■ The disinflation in recent years has been significantly influenced by the changes in external conditions and sagging domestic aggregate demand. For 2017, inflation is projected to remain at a low level.
○ An empirical analysis found that fluctuations in consumer prices are significantly influenced by domestic aggregate demand pressure shocks while external factors such as international oil prices and global aggregate demand pressure play a major role in the trajectory of domestic inflation.
- In particular, the disinflation since 2015 has been led by the changes in external factors, implying that the recent domestic stagnation and disinflation may have been caused mainly by external factors.
○ Meanwhile, given the macroeconomic conditions at home and abroad, Korea’s inflation is expected to stand at a low 1%-range, still hovering below the target.
■ Therefore, monetary policies should maintain an easing stance and active countermeasures against downward economic and inflationary pressure should be implemented when necessary.

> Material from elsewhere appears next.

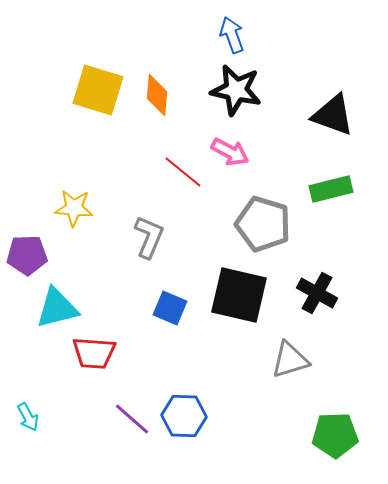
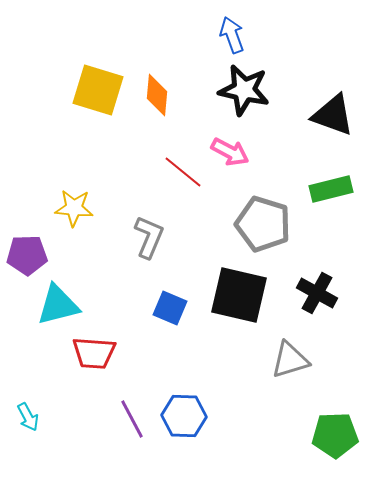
black star: moved 8 px right
cyan triangle: moved 1 px right, 3 px up
purple line: rotated 21 degrees clockwise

○ Oil prices are expected to rise gradually. However, the weakening of external and internal demand resulting from the recent stagnation in the domestic economy and a global economy exposed to downside risks from the political uncertainties in the US, amongst others, will most likely limit any gains in Korea’s inflation.
○ To tackle the prolonged period of low inflation, the monetary authorities should implement active measures to increase inflation according to inflationary prospects and economic changes.
- With Korea’s long-term interest rates projected to rise, domestic monetary policies should be further eased to tackle any mismatch between inflation and interest rate as the resultant increase in the real interest rate could drag down the overall economy.
- If inflation reaches the target, this could mitigate the downward pressure on asset prices, helping the real estate economy to have a soft-landing.